Many preclinical studies reported that the carboxyl terminus of Hsp70-interacting protein (CHIP) has cardiovascular protective effects. This study was designed to explore whether CHIP is related with cardiovascular disease (CVD) in maintanence haemodialysis (MHD) patients. 217 MHD patients and 150 healthy controls were recruited, serum CHIP concentration and clinical characteristics were measured. MHD patients were followed-up for 36 months and their cardiovascular events (CVEs) and survival conditions were recorded. Here, the data shows that serum CHIP concentrations in MHD patients were lower than those in healthy controls (31.69 ± 18.2 pg/mL vs 84.53 ± 22.1 pg/mL, p < 0.05).
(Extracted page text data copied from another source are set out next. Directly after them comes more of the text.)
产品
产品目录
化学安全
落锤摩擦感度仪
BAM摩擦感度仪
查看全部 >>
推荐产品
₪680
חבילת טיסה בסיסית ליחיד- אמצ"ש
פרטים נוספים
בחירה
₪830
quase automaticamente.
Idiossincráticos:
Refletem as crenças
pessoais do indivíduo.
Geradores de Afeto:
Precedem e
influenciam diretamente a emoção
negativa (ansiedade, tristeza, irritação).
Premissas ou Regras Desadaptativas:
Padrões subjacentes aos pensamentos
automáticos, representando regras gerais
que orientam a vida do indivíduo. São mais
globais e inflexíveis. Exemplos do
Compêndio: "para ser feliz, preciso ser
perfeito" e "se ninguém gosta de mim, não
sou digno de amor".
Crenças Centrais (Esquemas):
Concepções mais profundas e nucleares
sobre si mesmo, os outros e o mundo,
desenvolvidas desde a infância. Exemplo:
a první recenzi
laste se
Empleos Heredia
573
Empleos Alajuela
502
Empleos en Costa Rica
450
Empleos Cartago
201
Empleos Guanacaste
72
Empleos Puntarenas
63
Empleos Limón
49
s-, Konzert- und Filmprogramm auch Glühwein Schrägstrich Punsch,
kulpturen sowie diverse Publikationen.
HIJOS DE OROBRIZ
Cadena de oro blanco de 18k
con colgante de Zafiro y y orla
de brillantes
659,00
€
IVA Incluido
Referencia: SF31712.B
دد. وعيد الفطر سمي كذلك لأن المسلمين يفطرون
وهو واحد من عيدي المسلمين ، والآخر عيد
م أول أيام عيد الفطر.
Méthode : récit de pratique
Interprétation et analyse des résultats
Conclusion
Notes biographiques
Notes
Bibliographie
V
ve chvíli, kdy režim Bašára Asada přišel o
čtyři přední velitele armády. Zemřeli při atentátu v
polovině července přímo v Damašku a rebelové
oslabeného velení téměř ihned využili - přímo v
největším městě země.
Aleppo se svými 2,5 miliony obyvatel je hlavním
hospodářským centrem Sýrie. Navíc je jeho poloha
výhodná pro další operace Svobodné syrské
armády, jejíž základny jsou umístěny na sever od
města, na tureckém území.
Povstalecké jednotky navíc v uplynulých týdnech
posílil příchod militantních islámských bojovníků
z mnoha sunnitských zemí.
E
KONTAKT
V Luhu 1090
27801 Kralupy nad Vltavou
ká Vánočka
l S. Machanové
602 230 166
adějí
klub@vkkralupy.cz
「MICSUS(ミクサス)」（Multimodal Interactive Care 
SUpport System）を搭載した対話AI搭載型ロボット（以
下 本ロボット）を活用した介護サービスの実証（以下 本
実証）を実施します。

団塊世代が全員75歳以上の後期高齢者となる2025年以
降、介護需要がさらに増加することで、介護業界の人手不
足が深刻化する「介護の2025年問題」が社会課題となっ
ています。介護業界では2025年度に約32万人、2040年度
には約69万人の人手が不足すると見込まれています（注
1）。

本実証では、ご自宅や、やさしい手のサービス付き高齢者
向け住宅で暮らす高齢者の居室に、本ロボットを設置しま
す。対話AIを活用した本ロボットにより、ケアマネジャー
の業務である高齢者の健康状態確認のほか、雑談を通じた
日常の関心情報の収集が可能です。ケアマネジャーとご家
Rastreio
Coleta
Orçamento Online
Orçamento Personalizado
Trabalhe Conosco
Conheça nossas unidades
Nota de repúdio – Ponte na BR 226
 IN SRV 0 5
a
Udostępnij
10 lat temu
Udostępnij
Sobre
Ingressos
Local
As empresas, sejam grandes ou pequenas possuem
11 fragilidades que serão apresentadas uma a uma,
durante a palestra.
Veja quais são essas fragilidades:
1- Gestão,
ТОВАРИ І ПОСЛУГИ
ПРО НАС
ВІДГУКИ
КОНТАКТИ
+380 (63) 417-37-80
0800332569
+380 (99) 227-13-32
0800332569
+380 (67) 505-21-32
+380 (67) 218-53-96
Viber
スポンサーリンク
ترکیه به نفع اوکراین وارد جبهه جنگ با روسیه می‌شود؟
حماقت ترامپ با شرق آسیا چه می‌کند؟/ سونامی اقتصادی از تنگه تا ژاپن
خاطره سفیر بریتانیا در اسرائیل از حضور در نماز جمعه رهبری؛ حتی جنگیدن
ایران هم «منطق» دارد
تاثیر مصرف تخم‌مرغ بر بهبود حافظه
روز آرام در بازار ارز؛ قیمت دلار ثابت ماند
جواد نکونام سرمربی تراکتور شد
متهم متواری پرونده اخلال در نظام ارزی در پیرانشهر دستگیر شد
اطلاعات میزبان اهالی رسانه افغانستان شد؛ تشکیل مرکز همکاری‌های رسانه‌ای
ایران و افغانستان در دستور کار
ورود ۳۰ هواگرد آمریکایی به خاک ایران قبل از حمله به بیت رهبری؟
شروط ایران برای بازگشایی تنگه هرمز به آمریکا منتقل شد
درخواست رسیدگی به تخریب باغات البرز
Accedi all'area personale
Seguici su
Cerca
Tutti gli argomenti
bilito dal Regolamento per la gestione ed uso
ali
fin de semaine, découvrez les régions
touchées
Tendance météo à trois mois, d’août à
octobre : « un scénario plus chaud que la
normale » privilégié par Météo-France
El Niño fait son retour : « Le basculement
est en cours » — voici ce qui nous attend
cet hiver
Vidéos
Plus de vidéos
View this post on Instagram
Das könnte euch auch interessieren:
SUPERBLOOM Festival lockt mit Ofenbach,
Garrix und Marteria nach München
CHIP negatively correlated with age, C-reactive protein, B-type brain natriuretic peptide, phosphorus, parathyroid hormone, carotid intima-media thickness (CIMT) and left ventricular septal thickness (LVSTd), whereas it positively associated with albumin, haemoglobin, creatinine, Kt/V and ejection fraction (p < 0.05, respectively). Partial correlation and multiple linear regression analysis verified the negative relationship between CHIP with CIMT or LVSTd (p < 0.05, respectively). Using quartile method and Kaplan-Meier survival function, it indetified that the lower serum CHIP concentration predicted risk of CVEs, CVD and all-cause death (p < 0.001). Cox regression analysis manifested CHIP was negatively associated with CVEs (HR = 0.914, 95%CI 0.880-0.950, p < 0.001), CVD mortality (HR = 0.747, 95%CI 0.651-0.857, p < 0.001) and all-cause death (HR = 0.769, 95%CI 0.696-0.850, p < 0.001). In conclusion, the data of this study revealed that serum CHIP level is significantly correlated with multiple risk factors of CVD and may be one of the predictors of CVD risk and death in MHD patients.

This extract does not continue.